Son wont introduce us to girlfriend

1000 replies

lifesabench · 11/07/2025 13:42

My DS (35) has had a few long-term relationships, but never married. I get the feeling this one might be "the one". Because he's always had different girls hanging around when my DD had her baby she didn't feel comfortable with the constant changing of arm candy. As such we stopped inviting them all round together. He may or may not turn up to ours with a girlfriend, so we just wouldn't invite them at the same time.

He phones regularly, but we don't see him much now to be honest. When we speak I ask what he's up to and he'll mention going out with his GF's mum or meeting up with her and her sisters for an outing. I have mentioned to him that we'd like to meet her, but he keeps batting away the suggestions.

I know he knows that his sister is the reason he stopped being invited to Sunday lunch and things, I did agree with his sister, that explaining the changing of companions was awkward with a small child, which is why I allowed it. But now, this girl has been 2 years, and he is very much involved with her family. I feel like I've broken something and have no idea how to fix it.

OP posts:
Notanothernamechange25 · 11/07/2025 21:29

@lifesabench why didn't you invite them alternate weeks at least and see your grandchildren on another day of the week. You've treated your son terribly. You need to make some big changes.

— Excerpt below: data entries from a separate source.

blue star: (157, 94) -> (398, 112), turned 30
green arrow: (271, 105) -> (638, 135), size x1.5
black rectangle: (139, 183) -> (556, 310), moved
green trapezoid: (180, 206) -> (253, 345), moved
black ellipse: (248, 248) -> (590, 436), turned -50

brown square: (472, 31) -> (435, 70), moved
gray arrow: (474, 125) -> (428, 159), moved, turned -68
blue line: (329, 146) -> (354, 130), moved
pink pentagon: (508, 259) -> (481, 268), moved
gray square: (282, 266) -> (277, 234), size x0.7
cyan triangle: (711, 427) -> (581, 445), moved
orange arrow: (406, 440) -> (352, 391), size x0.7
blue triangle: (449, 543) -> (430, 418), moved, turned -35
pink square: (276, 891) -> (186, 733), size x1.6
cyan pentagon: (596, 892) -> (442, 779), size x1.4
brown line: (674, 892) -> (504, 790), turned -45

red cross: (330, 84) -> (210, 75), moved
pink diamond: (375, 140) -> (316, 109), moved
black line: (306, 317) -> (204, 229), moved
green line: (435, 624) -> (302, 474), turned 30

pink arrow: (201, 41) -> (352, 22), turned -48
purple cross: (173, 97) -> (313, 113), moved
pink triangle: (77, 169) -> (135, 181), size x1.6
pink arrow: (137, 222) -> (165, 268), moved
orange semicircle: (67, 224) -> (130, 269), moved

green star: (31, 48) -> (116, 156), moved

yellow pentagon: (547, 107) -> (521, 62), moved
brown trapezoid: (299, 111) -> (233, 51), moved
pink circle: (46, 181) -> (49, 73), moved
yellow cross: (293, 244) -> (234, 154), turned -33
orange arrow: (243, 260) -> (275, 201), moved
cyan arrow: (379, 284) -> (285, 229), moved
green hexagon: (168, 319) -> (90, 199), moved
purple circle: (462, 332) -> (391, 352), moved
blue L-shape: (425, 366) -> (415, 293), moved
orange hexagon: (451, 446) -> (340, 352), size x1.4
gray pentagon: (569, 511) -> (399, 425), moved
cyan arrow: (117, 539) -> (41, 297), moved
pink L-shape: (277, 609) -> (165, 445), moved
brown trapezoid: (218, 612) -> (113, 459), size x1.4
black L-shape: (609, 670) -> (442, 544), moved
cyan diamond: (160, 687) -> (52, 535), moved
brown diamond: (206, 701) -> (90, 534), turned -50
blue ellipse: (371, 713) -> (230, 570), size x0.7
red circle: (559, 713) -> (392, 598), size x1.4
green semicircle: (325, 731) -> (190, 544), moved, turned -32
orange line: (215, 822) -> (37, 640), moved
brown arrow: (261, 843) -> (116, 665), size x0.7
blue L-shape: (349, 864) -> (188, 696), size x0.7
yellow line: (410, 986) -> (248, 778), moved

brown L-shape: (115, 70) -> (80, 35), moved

Apologise to your son. Let him know you made the wrong decision and you regret it. Tell him you will alternate Sunday lunch invitations moving forwards and that you will invite both him and his sister to birthdays, etc and it is up to each of them whether they attend. Make it about your son and not, the fact that he now has a serious girlfriend whom you would like to meet.

GrandmasCat · 11/07/2025 21:37

This has to be one of the worst opening posts I have seen in Mumsnet in 20 years.

If you call his girlfriends eye candy, side with a spoiled over protective brat of a mother to exclude them, why on Earth would he put a woman who he cares through to the misery of meeting such a dreadful family?

Trishthedish · 11/07/2025 21:42

lifesabench · 11/07/2025 15:59

His sister married young, and her DH is a deeply committed Christian. Even though we didn't hold those values growing up she goes to church with her husband now. I think the fact her DB didn't settle down showed her husband "we weren't that kind of family" and that is where her main issue comes from.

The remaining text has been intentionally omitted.